Liu Xiaofeng, deputy director of the Beijing Center for Disease Control and Prevention, said Friday that virus outbreaks were identified in different locations in China’s capital, creating new risks of asymptomatic virus transmission.
Liu said Beijing would continue to suppress the epidemic via precise measures, such as encouraging people to meet online and eat meals at non-peak hours. He said people should avoid unnecessary gatherings and keep wearing masks, checking their body temperature and washing their hands regularly.
After the Hang Seng Index fell to its 13-year-low in late October, Chinese stock analysts and medical experts sent signals that Beijing planned to ease its Covid rules soon.
Hong Hao, managing director and head of research at BOCOM International, tweeted on November 1 that Beijing had already formed a “reopening committee” led by Wang Huning, a politburo standing committee member. Hong said China might ease its quarantine rules in March, after the winter cold season and Chinese New Year holiday.

On November 4, Zeng Guang, a former chief epidemiologist at the Chinese Center for Disease Control and Prevention, said substantial changes to China’s zero-Covid policy would soon be implemented. The Hang Seng Index has rebounded by 18% so far this month.

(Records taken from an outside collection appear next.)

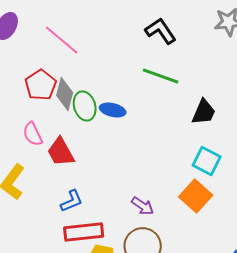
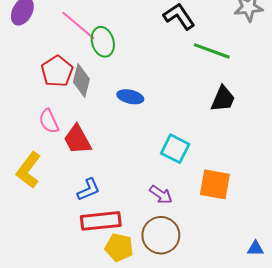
green line: (161, 76) -> (212, 51), moved
green ellipse: (85, 106) -> (103, 42), moved
cyan square: (207, 161) -> (175, 149), moved
orange square: (196, 196) -> (215, 184), turned -32

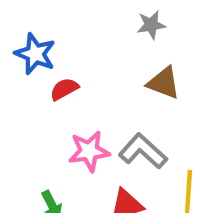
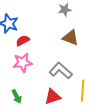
pink star: (89, 151) -> (23, 63), moved

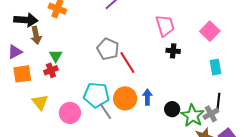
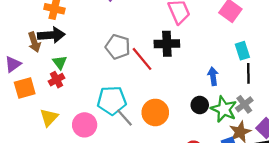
black arrow: (26, 20) -> (51, 35), moved
black cross: (173, 51) -> (167, 44), moved, size x1.5
blue arrow: (147, 97) -> (213, 76), moved
orange circle: (125, 98) -> (155, 112), moved
yellow triangle: (40, 102) -> (49, 117), turned 30
black line: (218, 102) -> (248, 73), moved

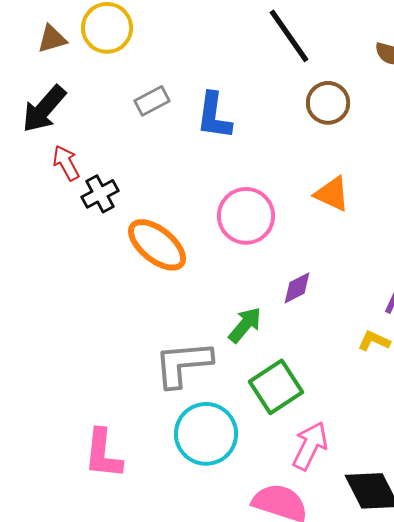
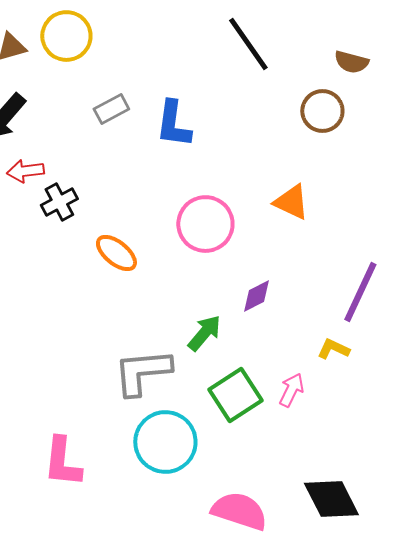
brown circle: (328, 103) -> (322, 111), moved
red arrow: (66, 163) -> (25, 171), turned -69
orange ellipse: (157, 245) -> (116, 253), size x0.7
pink arrow: (310, 446) -> (291, 390), moved, size x0.7

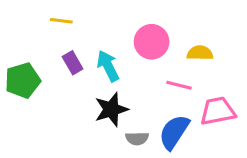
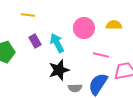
yellow semicircle: (200, 53) -> (114, 25), moved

However, some medical experts warned that it was not yet time for China to fully resume quarantine-free travel given that most of China’s population has not been inoculated with Western-made mRNA vaccines, which have proven far superior to its indigenous Sinovac and Sinopharm shots.
More than 80% of Taiwan’s 24 million people have been fully inoculated with three doses of Western vaccines. Still, the self-governing island has recorded more than 20,000 cases and about 50-60 deaths per day. The deceased were either not fully vaccinated or had underlying chronic diseases, reports have said.